İstanbul'da yalnız yaşıyordum. Babam amirallikten emekli olduktan sonra İzmir'deki eve yerleşti. Annem ise babamdan ben 9 yaşındayken boşanmış. Sebebini ben çok sonradan 12-13 yaşlarındayken öğrendim. Meğer annem, babamı ve beni başka bir adam için terk etmiş. Çocukken hep babama "Annem nerede, annem gelecek mi, annem neden gelmiyor?" diye çok sorardım. O ise hep susardı. Hiçbir şey söyleyemezdi. Böyle diye diye zamanla yokluğuna alışmıştım. Artık sormuyordum bile. Beni bırakıp gitmiş, umrumda bile değildi şimdi. Hatta benim için öldü bile diyebilirim. Benimle o zamanlar hep halam ilgilenirdi. Annemin yokluğunu hiçbir zaman hissettirmedi. Ben ve benden 2 yaş büyük kuzenim Alp beraber kardeş gibi büyüdük şimdiye kadar. Alp bana kuzenlikten çok abilik yaptı. Yeri geldi benim için kavga etti, yeri geldi benim nazımı bile çekti. Aklıma gelmişken özledim be onu. Şimdi evlenmiş Londra'da yaşıyor. Üstelik baba olacak, eşi Asya kızına 8 aylık hamile.

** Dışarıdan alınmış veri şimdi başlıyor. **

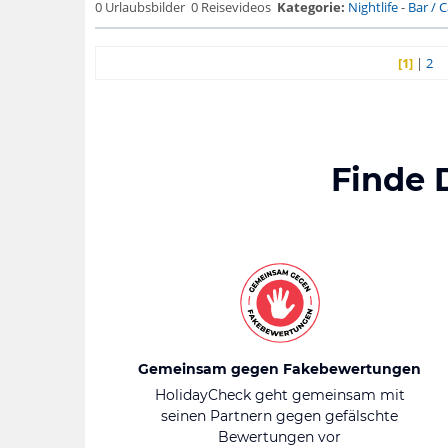
0 Urlaubsbilder
0 Reisevideos
Kategorie:
Nightlife
-
Bar / Ca
[1]
|
2
Finde 
Gemeinsam gegen Fakebewertungen
HolidayCheck geht gemeinsam mit
seinen Partnern gegen gefälschte
Bewertungen vor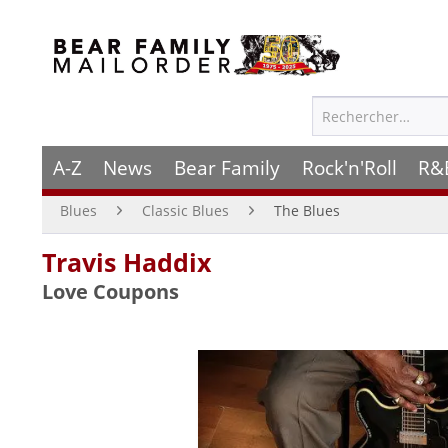
A-Z
News
Bear Family
Rock'n'Roll
R&
Blues
Classic Blues
The Blues
Travis Haddix
Love Coupons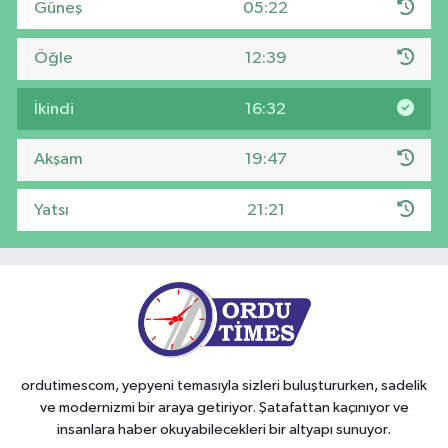
Güneş
05:22
Öğle
12:39
İkindi
16:32
Akşam
19:47
Yatsı
21:21
ordutimescom, yepyeni temasıyla sizleri buluştururken, sadelik
ve modernizmi bir araya getiriyor. Şatafattan kaçınıyor ve
insanlara haber okuyabilecekleri bir altyapı sunuyor.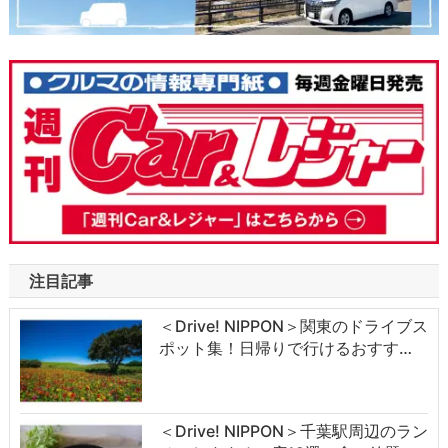
注目記事
＜Drive! NIPPON＞関東のドライブス
ポット集！日帰りで行けるおすす…
＜Drive! NIPPON＞千葉駅周辺のラン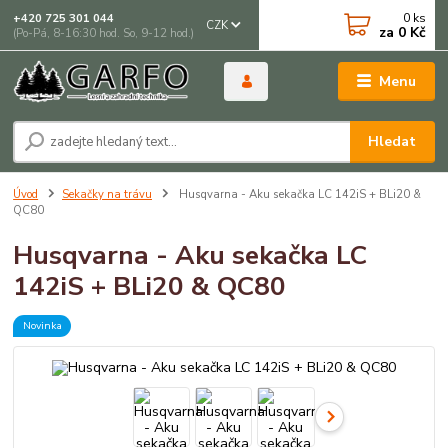
0
ks
+420 725 301 044
CZK
za
0 Kč
(Po-Pá, 8-16:30 hod. So, 9-12 hod.)
Menu
Hledat
Úvod
Sekačky na trávu
Husqvarna - Aku sekačka LC 142iS + BLi20 &
QC80
Husqvarna - Aku sekačka LC
142iS + BLi20 & QC80
Novinka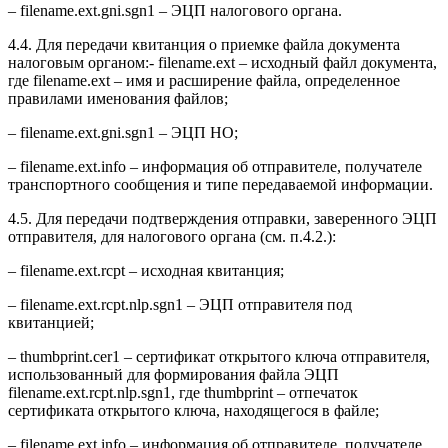
– filename.ext.gni.sgn1 – ЭЦП налогового органа.
4.4. Для передачи квитанция о приемке файла документа
налоговым органом:- filename.ext – исходный файл документа,
где filename.ext – имя и расширение файла, определенное
правилами именования файлов;
– filename.ext.gni.sgn1 – ЭЦП НО;
– filename.ext.info – информация об отправителе, получателе
транспортного сообщения и типе передаваемой информации.
4.5. Для передачи подтверждения отправки, заверенного ЭЦП
отправителя, для налогового органа (см. п.4.2.):
– filename.ext.rcpt – исходная квитанция;
– filename.ext.rcpt.nlp.sgn1 – ЭЦП отправителя под
квитанцией;
– thumbprint.cer1 – сертификат открытого ключа отправителя,
использованный для формирования файла ЭЦП
filename.ext.rcpt.nlp.sgn1, где thumbprint – отпечаток
сертификата открытого ключа, находящегося в файле;
– filename.ext.info – информация об отправителе, получателе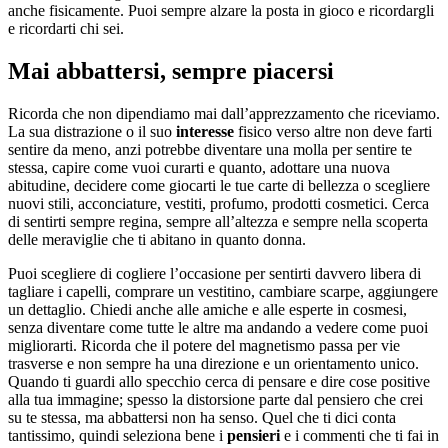
anche fisicamente. Puoi sempre alzare la posta in gioco e ricordargli
e ricordarti chi sei.
Mai abbattersi, sempre piacersi
Ricorda che non dipendiamo mai dall’apprezzamento che riceviamo.
La sua distrazione o il suo
interesse
fisico verso altre non deve farti
sentire da meno, anzi potrebbe diventare una molla per sentire te
stessa, capire come vuoi curarti e quanto, adottare una nuova
abitudine, decidere come giocarti le tue carte di bellezza o scegliere
nuovi stili, acconciature, vestiti, profumo, prodotti cosmetici. Cerca
di sentirti sempre regina, sempre all’altezza e sempre nella scoperta
delle meraviglie che ti abitano in quanto donna.
Puoi scegliere di cogliere l’occasione per sentirti davvero libera di
tagliare i capelli, comprare un vestitino, cambiare scarpe, aggiungere
un dettaglio. Chiedi anche alle amiche e alle esperte in cosmesi,
senza diventare come tutte le altre ma andando a vedere come puoi
migliorarti. Ricorda che il potere del magnetismo passa per vie
trasverse e non sempre ha una direzione e un orientamento unico.
Quando ti guardi allo specchio cerca di pensare e dire cose positive
alla tua immagine; spesso la distorsione parte dal pensiero che crei
su te stessa, ma abbattersi non ha senso. Quel che ti dici conta
tantissimo, quindi seleziona bene i
pensieri
e i commenti che ti fai in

Kanepemde yayılmış yemeğimin gelmesini beklerken, televizyonu açıp öylesine kanallarda geziniyordum ki bir kanalda durdum. Kanalda bir magazin programının tekrarı vardı. Boş boş ekrana bakıyordum ki sunucu diğer magazin haberine geçti.

"Ünlü iş adamı Bertan Egemen, Bodrum'da haberimize özel bir röportaj verdi. Kendisi hakkında çok konuşulacak açıklamalarda bulundu."

Abart sunucu hanım abart. Yani böyle tiplerin çok konuşulacak ne açıklaması olabilir ki? En fazla başkalarına arkalarından sallar iki gün konuşulup unutulur, ya da kendini över de över. Reyting uğruna bazen işin bokunu çıkarmasanız olmuyor yani.

"Peki Bertan Bey aşk hayatınız nasıl? Hayatınızda kimse yok mu?"

"Kendimi bildim bileli yalnızım. Açıkçası böyle şeylere ayıracak vaktim hiç yok desem daha doğru. Çünkü çok yoğun bir insanım. Bundan daha önemli sorunlarım var. Bana kalırsa da aşk diye bir şey yok. Boşuna vakit kaybı. Kendimi yıpratmamın da bir anlamı yok."

Büyük bir kahkaha patlattım. O kadar gülmüştüm ki gözlerimden kuru yaş geliyordu. Tabii efendim eminim çok "yoğun" birisisinizdir. Eminim daha önemli sorunlarınız vardır. Bunları deyip kim bilir neler neler yapıyorsundur acaba. Erkek milleti değil misiniz hepiniz aynısınız. Böyle tiplerin ben ciğerini bilirim be.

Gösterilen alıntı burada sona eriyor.